Published: 27th July 2019
Why every parent should read Kamala Mukunda's book 'What Did You Ask At School Today?'
Author Kamala Mukunda pens down her experience as a teacher and parent in her new book, 'What Did You Ask At School Today?'
When children ask questions at school or at home, they are often discouraged or ignored. But Kamala Mukunda's What Did You Ask At School Today? (both Book I and Book II, which released this year) explain the psychology behind children's questions and why one must encourage them. Coming 10 years after her first book, this one deals with a set of different topics like learning difficulties, the attention span of a child, why there is a big gender gap is pursuing subjects like Science or Math, the impact of digitisation and so on. Kamala reasons that these are as contemporary as it gets, "I felt that these are the topics that parents and teachers have been talking about for the past few years. That's why I included some of them in this book," she explains.
Having a doctorate in Educational Psychology from Syracuse University, Kamala works as a teacher at the Centre For Learning — where she teaches Psychology and Statistics to middle schoolers. "Being a parent and a teacher, I know what doubts are in their minds. These days, parents take an active interest in bringing up children — more than they ever used to. Whenever parents have questions in their mind, either they browse or read some articles in the newspaper but that is not sufficient. Hence, I brought out this book incorporating all my experiences and research in a way that can be easily understood by parents," says this teacher who has been working for more than 25 years now.
Author: Kamala Mukunda has written two books in the series, What Did You Ask At School Today?
According to Kamala, whenever a child asks a question and the teacher does not know the answer, then they can politely accept to not knowing the answer. She says, "It is better that teachers include the child in the process of hunting for answers. And by saying 'I don't know' the child will never lose respect for the teacher. But we often fail to do so. There is a fear in us that we might lose authority if we don't answer their question. I remember an incident from my college days. My friend asked a doubt in the class and the teacher rudely told him to ask questions outside the class and not inside."
Her resolve not to be one of those teachers is what has led her to be a little more offbeat, "My interaction with children is across a wide range of setting and not just within the four walls. Since the Centre For Learning believes in creativity and freedom of the child, I take them on a walk in the campus to make them understand things. I feel that I have understood and grown along with the children. When I look at them, I felt that they are a species to themselves and need not be moulded."

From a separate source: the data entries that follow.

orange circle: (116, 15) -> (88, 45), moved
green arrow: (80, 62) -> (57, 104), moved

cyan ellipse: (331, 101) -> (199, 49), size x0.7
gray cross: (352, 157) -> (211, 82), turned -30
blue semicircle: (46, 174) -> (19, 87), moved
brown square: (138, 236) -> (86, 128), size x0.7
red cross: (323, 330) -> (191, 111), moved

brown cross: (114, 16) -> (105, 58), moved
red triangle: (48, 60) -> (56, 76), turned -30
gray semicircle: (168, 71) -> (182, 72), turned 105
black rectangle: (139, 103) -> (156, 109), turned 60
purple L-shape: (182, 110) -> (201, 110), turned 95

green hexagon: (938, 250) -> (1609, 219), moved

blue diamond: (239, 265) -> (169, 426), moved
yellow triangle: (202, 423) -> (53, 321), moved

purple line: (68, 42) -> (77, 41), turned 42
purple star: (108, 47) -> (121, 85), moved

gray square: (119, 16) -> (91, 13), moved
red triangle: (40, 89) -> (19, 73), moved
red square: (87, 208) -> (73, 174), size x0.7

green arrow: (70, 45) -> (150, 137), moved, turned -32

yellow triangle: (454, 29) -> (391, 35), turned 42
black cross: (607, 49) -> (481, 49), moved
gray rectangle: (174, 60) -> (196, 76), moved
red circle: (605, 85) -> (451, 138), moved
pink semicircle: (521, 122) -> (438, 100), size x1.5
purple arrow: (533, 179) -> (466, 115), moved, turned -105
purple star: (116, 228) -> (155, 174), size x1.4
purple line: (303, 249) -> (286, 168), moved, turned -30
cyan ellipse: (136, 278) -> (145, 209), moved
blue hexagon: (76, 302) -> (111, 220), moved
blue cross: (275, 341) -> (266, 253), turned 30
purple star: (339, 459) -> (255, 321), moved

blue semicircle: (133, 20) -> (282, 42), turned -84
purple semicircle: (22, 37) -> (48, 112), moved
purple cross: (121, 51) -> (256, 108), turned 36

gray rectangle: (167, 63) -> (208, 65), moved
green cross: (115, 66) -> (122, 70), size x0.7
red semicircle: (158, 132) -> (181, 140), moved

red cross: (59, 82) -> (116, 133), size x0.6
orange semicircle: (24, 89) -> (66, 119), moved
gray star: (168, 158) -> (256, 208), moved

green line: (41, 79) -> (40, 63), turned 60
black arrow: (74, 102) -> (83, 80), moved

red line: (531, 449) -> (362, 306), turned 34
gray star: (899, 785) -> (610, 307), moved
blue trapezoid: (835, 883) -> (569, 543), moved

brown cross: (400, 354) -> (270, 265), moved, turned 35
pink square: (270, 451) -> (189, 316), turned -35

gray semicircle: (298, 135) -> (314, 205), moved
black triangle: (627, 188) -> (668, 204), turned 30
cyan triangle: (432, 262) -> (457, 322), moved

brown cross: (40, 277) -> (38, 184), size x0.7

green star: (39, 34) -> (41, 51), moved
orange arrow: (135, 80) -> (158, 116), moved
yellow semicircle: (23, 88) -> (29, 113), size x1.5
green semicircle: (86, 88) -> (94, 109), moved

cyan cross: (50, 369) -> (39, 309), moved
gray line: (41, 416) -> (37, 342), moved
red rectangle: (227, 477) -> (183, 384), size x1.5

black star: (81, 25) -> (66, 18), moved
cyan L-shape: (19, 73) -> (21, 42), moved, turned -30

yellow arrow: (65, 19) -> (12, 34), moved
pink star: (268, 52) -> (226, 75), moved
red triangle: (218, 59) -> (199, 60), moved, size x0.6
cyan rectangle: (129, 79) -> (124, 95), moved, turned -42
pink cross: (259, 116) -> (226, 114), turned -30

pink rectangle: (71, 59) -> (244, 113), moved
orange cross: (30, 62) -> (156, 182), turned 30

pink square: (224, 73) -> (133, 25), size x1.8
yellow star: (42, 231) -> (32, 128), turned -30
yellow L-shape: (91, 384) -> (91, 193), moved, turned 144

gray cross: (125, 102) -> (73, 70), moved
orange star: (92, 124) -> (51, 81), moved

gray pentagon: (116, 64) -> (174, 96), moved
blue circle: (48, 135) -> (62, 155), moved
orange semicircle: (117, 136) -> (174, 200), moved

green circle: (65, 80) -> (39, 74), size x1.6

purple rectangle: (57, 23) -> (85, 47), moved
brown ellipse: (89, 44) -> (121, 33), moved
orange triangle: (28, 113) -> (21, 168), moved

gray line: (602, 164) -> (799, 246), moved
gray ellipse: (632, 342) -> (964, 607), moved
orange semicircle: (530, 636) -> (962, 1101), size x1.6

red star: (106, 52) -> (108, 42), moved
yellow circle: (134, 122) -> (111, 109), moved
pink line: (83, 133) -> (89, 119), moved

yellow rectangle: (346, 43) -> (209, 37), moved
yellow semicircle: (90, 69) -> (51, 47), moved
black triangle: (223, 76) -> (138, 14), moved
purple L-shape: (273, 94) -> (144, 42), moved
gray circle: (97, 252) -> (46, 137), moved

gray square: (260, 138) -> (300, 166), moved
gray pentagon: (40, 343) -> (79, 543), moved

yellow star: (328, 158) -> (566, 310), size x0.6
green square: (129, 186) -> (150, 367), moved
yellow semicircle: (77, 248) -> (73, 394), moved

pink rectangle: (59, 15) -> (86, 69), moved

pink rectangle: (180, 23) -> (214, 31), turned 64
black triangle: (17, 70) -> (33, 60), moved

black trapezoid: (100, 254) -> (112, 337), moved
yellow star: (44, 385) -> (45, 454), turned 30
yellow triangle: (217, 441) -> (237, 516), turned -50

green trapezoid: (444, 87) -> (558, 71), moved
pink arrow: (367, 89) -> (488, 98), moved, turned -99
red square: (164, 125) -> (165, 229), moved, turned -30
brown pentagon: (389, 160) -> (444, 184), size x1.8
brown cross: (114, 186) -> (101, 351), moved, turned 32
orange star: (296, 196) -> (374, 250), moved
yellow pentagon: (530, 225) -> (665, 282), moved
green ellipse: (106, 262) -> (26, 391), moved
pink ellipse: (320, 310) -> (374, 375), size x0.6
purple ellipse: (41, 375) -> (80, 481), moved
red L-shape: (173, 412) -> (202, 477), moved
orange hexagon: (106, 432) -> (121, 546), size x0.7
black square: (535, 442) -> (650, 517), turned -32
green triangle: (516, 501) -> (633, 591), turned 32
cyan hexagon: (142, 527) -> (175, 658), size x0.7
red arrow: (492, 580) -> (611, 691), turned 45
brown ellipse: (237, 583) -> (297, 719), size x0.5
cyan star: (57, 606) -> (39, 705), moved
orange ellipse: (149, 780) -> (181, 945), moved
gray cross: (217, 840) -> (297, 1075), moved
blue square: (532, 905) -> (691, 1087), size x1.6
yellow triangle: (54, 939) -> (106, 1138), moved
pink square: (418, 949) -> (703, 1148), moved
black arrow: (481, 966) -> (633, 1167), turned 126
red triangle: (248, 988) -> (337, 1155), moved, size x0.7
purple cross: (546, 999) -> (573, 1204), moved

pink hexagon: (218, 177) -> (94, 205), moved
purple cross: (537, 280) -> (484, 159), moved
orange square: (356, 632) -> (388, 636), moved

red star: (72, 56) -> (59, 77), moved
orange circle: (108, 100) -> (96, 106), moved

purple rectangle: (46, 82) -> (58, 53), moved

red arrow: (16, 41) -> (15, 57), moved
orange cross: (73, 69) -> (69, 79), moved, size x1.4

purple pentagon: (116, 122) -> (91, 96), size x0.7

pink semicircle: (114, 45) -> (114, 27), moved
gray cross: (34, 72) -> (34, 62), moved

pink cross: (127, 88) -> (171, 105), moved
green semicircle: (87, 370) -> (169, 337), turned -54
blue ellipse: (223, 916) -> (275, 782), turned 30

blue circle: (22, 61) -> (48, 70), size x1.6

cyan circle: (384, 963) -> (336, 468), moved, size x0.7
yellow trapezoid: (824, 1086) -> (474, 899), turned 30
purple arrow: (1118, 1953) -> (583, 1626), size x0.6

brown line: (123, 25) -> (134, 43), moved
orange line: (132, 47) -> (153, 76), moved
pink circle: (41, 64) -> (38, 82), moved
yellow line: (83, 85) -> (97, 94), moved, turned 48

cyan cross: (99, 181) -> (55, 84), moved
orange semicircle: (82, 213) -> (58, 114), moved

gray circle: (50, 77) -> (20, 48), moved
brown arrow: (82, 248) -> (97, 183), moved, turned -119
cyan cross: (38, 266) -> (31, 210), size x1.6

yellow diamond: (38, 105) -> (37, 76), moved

A handbook of child learning: This book was released three months ago
When we asked her if teachers must reinvent themselves, she says, "I think reinventing is not the right word. Instead, teachers must unlearn some of the skills that they might have learnt from another teacher in their class. We already have a bunch of assumptions or prejudices in our mind about how to teach and behave with the child. Leaving all those behind, we must relearn things."
Explaining how teachers can help children overcome those learning difficulties, Kamala says, "We must be compassionate towards a child who has learning difficulties. Stop being angry or disappointed. In my perspective, having learning difficulties is not the end of a child's life. Learning is just a part of life which can be overcome by putting in the extra effort. Secondly, one must study the learning disability so that they can tutor the child effectively. There are several certificate courses available to help children tackle such disabilities. Training more and more people in this will definitely help."
Which brings us to the huge gender gap in STEM education — something the author has written about in detail. "I feel that we must change the attitude in girls that they cannot do Science or Math. Apart from this, there are several social issues which must be addressed right from our homes. We must stop having biases about girls," says Kamala. Time to ask those questions?